Two interesting cases: Glucagonoma Syndrome and Glucagonoma in MEN1 syndrome
Y Khalid, G Bano, St George’s Hospital.
Glucagonoma syndrome is extremely rare with an estimated prevalence of 1 in 20 million. Necrolytic migratory erythema is the presenting manifestation in most cases. Glucagonomas may occur in Multiple Endocrine Neoplasia syndrome 1 (MEN 1), although this association is rare. We present cases, the first with glucagonoma syndrome and the second as a part of MEN1 syndrome.
Case 1. 64 year old gentleman presented with a maculo-papular rash on his left leg that settled with a topical cream but re-appeared after a year on his legs, arm, chest and back. Histology showed necrolytic migratory erythema rash. His glucagon level was elevated at 348 pmol/l (normal range 0-50) with high chromogranin A and B at 74 pmol/l (normal range <60 pmol/l)) and 257 pmol/l (normal range <150) respectively. IGF1, prolactin, TSH, FT4, LH, FSH, testosterone, PTH, adjusted calcium, LFTs, somatostatin, gastrin, VIP, pancreatic polypeptide were all in normal range. Oral glucose tolerance test confirmed diabetes mellitus. Genetic testing for MEN1 gene mutation was negative. CT pancreas showed a large heterogeneous mass in the tail of the pancreas with at least two large peri-pancreatic nodes.

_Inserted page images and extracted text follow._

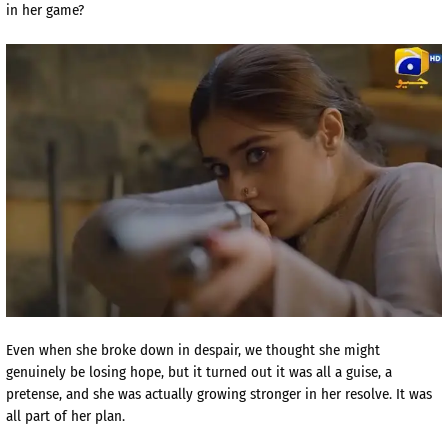
in her game?
Even when she broke down in despair, we thought she might
genuinely be losing hope, but it turned out it was all a guise, a
pretense, and she was actually growing stronger in her resolve. It was
all part of her plan.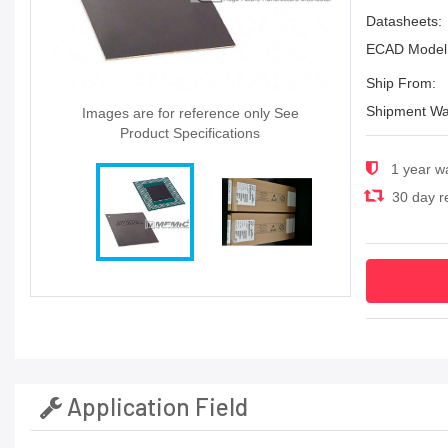
Datasheets:
ECAD Model
Ship From:
Shipment Wa
Images are for reference only See
Product Specifications
1 year w
30 day re
Application Field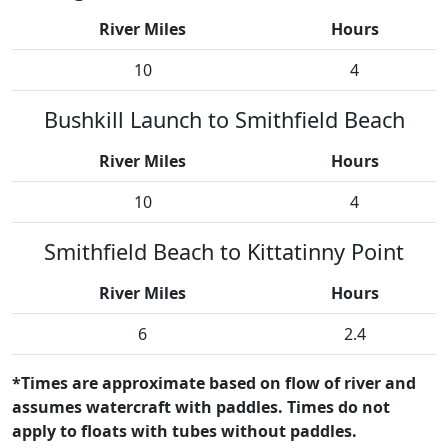
River Miles
Hours
10
4
Bushkill Launch to Smithfield Beach
River Miles
Hours
10
4
Smithfield Beach to Kittatinny Point
River Miles
Hours
6
2.4
*Times are approximate based on flow of river and
assumes watercraft with paddles. Times do not
apply to floats with tubes without paddles.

The elongated abnormality was approximately 10 cm long. The head and neck of the pancreas were normal. The appearances in the tail were consistent with glucagonoma. Octreotide scan with SPECT showed low grade uptake within the body of the pancreas with a more focal and intense uptake in the discrete masses within the tail of the pancreas as well as adjacent lymph nodes. He underwent subtotal distal pancreatectomy and splenectomy. Histology showed well differentiated grade 2 neuroendocrine tumour of pancreas measuring 7.1 cm in diameter, with vascular invasion and positive lymph nodes. He is now on monthly Octreotide injections, his skin rash improved, his diabetes medications were stopped.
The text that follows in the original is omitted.